A sample of gas has a mass of 0.550g . Its volume is 111mL at a temperature of 75∘C and a pressure of 763mmHg . Find molar mass of gas
Use PV = nRT and solve for n = number of mols of gas. Then n = grams/molar mass. YOu know n and grams, solve for molar mass.
To find the molar mass of a gas, you can use the ideal gas law equation:
PV = nRT
Where:
P = pressure of the gas
V = volume of the gas
n = number of moles of the gas
R = ideal gas constant
T = temperature in Kelvin
In this case, we have the volume (V = 111 mL = 0.111 L), temperature (T = 75°C = 75 + 273 = 348 K), and pressure (P = 763 mmHg).
To find the number of moles (n) of gas, we need to rearrange the equation to solve for n:
n = PV / RT
Now let's plug in the values:
n = (763 mmHg * 0.111 L) / (0.0821 L atm mol^−1 K^−1 * 348 K)
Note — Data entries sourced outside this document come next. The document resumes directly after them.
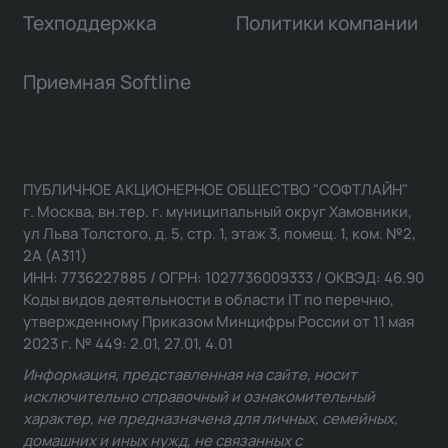
Техподдержка
Политики компании
Приемная Softline
ПУБЛИЧНОЕ АКЦИОНЕРНОЕ ОБЩЕСТВО "СОФТЛАЙН"
г. Москва, вн.тер. г. муниципальный округ Хамовники,
ул Льва Толстого, д. 5, стр. 1, этаж 3, помещ. 1, ком. №2,
2А (А311)
ИНН: 7736227885 / ОГРН: 1027736009333 / ОКВЭД: 46.90
Коды видов деятельности в области IT по перечню,
утвержденному Приказом Минцифры России от 11 мая
2023 г. № 449: 2.01, 27.01, 4.01
Информация, представленная на сайте, носит
исключительно справочный и ознакомительный
характер, не предназначена для личных, семейных,
домашних и иных нужд, не связанных с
Note: We convert the units of pressure to atmospheres (1 atm = 760 mmHg) to match the units of the ideal gas constant.
Simplifying the calculation:
n = 0.0821 mol^-1 L atm^-1 * 0.111 L * 763 mmHg / (0.0821 L atm mol^−1 K^−1 * 348 K)
= 0.0909 mol
Now, we can find the molar mass (M) of the gas using the formula:
M = mass / n
Plugging in the given mass (0.550 g) and the calculated number of moles (0.0909 mol):
M = 0.550 g / 0.0909 mol
Calculating:
M ≈ 6.032 g/mol
Therefore, the molar mass of the gas is approximately 6.032 g/mol.